Source information below:

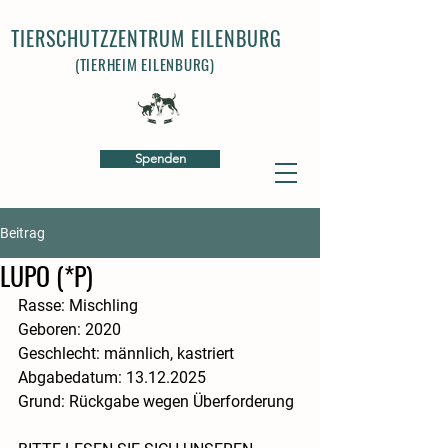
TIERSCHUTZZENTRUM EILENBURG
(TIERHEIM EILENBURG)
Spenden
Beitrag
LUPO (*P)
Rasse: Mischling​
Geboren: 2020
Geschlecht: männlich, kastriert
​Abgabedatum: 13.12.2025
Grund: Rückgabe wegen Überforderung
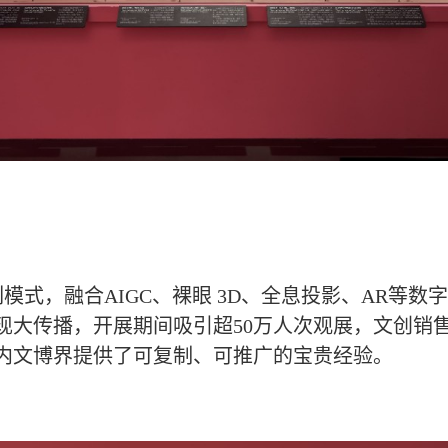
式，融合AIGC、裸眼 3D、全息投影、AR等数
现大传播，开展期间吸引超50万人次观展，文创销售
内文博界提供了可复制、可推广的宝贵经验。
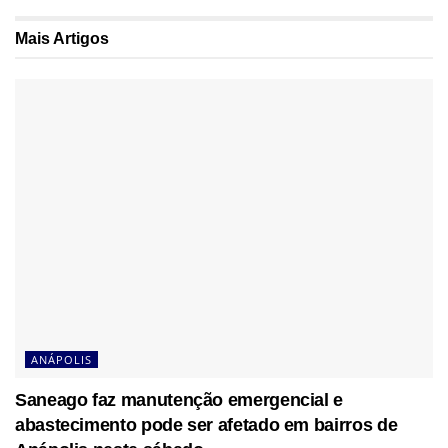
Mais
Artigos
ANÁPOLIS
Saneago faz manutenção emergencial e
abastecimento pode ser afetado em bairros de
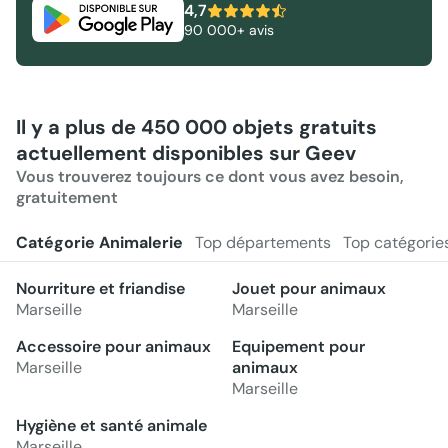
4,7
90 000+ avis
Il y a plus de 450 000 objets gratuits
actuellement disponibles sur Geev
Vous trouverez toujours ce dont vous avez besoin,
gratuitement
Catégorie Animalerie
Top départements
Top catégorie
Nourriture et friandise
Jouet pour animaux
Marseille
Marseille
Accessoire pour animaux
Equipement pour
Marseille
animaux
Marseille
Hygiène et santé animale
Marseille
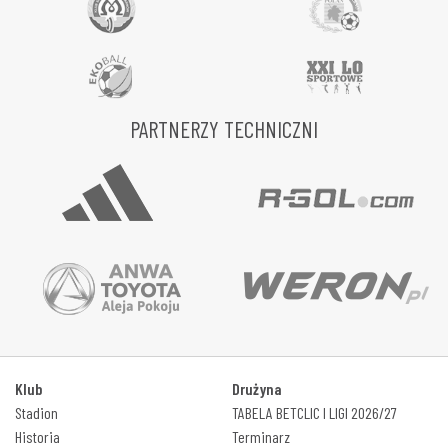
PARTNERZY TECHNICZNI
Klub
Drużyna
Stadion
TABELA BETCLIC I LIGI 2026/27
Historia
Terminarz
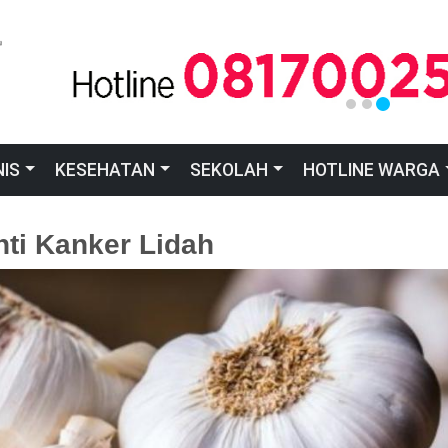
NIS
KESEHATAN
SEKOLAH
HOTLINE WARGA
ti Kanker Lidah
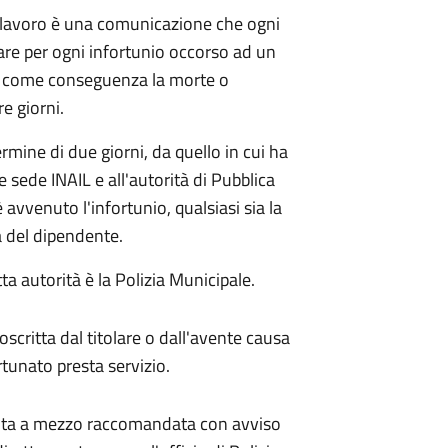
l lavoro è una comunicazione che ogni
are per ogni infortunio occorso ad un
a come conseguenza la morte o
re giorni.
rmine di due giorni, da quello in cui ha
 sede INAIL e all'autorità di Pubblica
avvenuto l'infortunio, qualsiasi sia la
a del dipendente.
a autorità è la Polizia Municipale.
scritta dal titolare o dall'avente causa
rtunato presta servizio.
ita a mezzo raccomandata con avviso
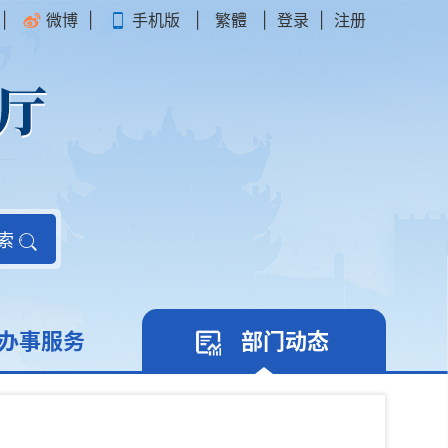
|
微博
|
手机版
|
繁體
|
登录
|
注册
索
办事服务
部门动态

End of Source information.

— The task —
From the line with "ita a mezzo raccomandata con avviso" down to the last line of the records above, restate each line verbatim, passing over any picture.

— Reply to the exercise —
ita a mezzo raccomandata con avviso
|
微博
|
手机版
|
繁體
|
登录
|
注册
索
办事服务
部门动态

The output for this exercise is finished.